Work out how many lines in the data that follows contain "notre". Write nothing but the number.

EXERCISE INPUT:
**********

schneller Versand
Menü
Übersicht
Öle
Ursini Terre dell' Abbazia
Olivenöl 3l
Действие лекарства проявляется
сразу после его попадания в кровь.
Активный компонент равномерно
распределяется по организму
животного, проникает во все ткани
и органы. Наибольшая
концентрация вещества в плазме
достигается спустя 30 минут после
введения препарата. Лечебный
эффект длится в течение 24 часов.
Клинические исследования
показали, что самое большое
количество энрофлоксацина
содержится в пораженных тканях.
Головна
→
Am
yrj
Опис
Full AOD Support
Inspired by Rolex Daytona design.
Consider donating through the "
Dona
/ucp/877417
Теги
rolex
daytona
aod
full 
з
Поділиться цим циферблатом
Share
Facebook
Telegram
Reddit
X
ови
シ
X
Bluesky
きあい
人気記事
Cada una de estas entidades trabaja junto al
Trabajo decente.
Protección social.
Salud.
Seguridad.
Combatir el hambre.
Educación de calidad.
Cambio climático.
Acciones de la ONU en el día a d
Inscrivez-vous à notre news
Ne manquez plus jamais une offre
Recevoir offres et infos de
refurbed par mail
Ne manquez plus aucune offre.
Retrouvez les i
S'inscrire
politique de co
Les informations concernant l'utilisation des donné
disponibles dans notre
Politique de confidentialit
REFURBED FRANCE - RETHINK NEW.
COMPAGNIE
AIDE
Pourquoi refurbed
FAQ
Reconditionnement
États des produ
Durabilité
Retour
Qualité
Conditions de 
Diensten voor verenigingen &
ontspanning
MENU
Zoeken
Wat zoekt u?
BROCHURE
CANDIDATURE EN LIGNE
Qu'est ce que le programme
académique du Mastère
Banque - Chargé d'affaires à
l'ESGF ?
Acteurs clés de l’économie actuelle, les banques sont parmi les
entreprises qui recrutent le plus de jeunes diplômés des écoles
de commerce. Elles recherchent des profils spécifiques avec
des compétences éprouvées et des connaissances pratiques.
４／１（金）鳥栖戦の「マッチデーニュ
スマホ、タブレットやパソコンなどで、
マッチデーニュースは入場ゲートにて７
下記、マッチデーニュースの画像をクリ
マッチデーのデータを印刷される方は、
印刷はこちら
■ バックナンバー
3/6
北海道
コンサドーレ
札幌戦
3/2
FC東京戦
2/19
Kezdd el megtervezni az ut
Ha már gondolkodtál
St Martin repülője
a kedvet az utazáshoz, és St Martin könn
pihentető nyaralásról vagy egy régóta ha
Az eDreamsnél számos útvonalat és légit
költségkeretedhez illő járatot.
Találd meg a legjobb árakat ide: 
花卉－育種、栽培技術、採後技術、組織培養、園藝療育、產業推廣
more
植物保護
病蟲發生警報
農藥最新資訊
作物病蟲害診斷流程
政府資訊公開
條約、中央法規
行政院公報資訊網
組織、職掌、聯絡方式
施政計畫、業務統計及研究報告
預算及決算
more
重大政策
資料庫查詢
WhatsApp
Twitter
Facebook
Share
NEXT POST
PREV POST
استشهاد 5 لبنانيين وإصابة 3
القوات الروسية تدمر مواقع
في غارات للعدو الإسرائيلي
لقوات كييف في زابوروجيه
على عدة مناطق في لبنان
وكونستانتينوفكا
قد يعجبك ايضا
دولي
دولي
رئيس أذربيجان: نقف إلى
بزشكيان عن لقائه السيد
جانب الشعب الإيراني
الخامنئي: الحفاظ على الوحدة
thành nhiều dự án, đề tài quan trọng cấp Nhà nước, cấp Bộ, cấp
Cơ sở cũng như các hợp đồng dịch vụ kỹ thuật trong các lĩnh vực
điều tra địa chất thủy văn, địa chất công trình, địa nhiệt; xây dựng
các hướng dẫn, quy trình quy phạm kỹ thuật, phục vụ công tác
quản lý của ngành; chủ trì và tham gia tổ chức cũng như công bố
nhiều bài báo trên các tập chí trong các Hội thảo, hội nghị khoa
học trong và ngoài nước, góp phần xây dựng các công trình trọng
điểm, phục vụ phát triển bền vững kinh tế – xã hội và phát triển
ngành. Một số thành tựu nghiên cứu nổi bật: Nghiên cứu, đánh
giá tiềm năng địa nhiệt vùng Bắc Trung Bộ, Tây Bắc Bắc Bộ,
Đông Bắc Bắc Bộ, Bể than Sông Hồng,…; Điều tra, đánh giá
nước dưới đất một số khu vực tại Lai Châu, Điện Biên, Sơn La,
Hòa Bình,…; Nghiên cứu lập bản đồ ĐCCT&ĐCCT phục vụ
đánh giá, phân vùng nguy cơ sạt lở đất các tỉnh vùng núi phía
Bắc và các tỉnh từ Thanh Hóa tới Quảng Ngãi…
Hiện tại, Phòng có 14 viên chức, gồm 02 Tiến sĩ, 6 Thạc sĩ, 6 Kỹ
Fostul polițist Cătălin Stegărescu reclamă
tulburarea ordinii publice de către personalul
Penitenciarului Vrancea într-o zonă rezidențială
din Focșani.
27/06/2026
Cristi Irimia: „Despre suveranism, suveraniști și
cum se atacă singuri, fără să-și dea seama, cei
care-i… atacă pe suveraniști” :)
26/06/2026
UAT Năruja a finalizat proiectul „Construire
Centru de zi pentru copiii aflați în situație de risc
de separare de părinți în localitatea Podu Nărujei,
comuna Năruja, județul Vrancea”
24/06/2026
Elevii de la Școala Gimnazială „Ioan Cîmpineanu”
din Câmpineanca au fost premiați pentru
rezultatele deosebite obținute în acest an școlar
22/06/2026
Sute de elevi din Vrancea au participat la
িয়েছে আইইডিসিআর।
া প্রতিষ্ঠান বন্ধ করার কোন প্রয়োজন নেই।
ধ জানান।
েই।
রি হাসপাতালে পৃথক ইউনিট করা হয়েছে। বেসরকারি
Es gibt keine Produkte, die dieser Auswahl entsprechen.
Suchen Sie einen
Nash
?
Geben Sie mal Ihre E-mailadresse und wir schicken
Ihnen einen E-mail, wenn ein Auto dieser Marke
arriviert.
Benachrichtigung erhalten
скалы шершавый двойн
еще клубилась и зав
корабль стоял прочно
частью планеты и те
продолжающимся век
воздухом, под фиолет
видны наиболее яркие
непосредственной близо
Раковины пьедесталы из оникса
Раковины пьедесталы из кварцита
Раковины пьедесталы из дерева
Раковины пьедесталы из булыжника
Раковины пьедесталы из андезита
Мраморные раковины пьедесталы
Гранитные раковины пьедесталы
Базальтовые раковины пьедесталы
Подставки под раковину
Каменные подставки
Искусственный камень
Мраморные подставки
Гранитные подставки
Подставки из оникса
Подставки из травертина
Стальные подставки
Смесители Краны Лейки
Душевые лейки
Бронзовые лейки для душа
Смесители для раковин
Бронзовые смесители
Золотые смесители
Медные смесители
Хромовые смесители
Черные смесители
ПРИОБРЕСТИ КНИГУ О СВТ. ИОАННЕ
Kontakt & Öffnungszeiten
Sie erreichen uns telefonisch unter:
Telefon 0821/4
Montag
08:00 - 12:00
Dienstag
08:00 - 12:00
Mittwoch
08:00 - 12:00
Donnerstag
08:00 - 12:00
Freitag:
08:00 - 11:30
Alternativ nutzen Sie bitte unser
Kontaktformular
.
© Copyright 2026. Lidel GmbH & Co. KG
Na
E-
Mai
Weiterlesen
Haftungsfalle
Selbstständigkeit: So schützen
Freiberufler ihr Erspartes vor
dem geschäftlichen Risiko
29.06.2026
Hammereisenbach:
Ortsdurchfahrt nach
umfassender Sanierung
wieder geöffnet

**********

SOLUTION FOR THIS PROBLEM: 2